J Pediatr Surg. 1995 Aug;30(8):1246-8. doi: 10.1016/0022-3468(95)90034-9.
Home tracheostomy care avoids prolonged hospitalization for tracheostomized children who must remain cannulated for a long time; however the safety aspects of this form of management are still under discussion. Since 1987 the authors have tutored parents in tracheostomy care. Once parental training was complete and the necessary equipment (aspirator, humidifier, etc) provided, children in stable condition were discharged and had period follow-up as outpatients.
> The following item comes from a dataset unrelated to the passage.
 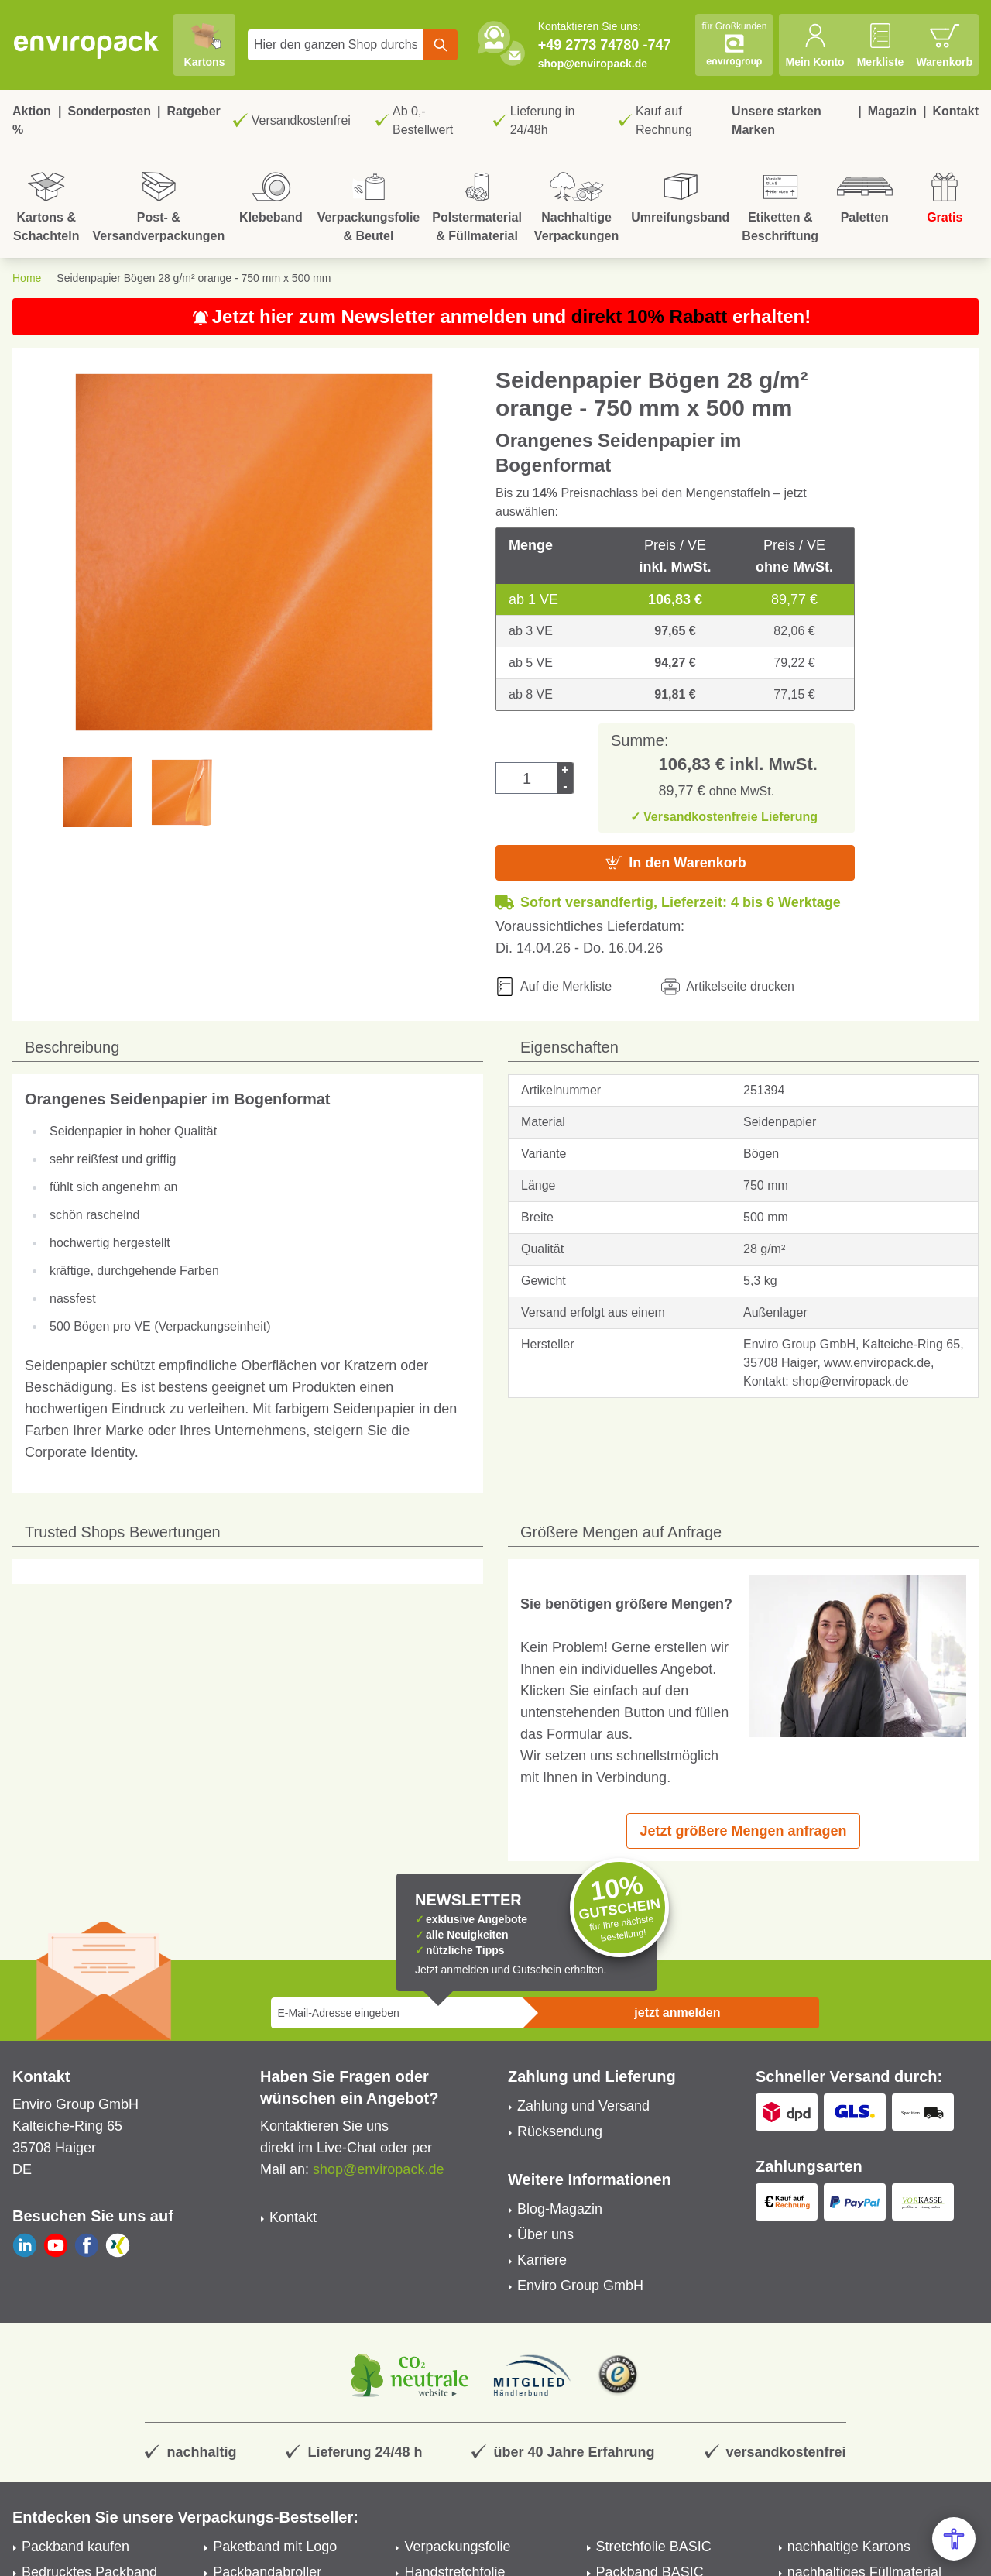 What do you see at coordinates (604, 45) in the screenshot?
I see `+49 2773 74780 -747` at bounding box center [604, 45]. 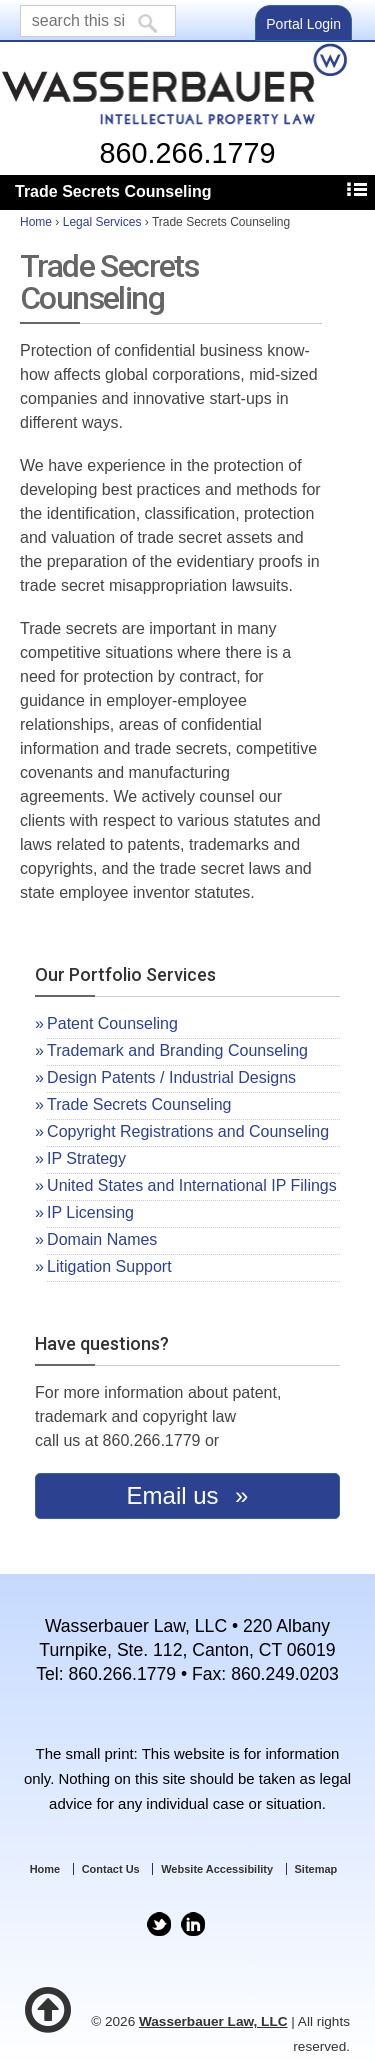 The image size is (375, 2066). Describe the element at coordinates (303, 24) in the screenshot. I see `Portal Login` at that location.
Thirty-four children had a total of 710 months in home care; 11 of them had decannulation. The only reported complications were two partial obstructions of the cannula and two accidental decannulations. The low number of documented accidents and the parents' profound appreciation in having their children at home indicate that patients with a tracheostomy in need of long-term care can be safely managed at home.
家庭气管造口护理可避免需要长期插管的气管造口儿童长时间住院;然而,这种管理方式的安全性仍在讨论中。自1987年以来,作者一直在指导家长进行气管造口护理。一旦家长培训完成并提供了必要的设备(吸引器、加湿器等),病情稳定的儿童即可出院,并作为门诊患者进行定期随访。34名儿童在家护理的总时长为710个月;其中11名儿童拔管。唯一报告的并发症是两次套管部分阻塞和两次意外拔管。记录在案的事故数量较少,且家长对孩子能在家中深感欣慰,这表明需要长期护理的气管造口患者可以在家中得到安全管理。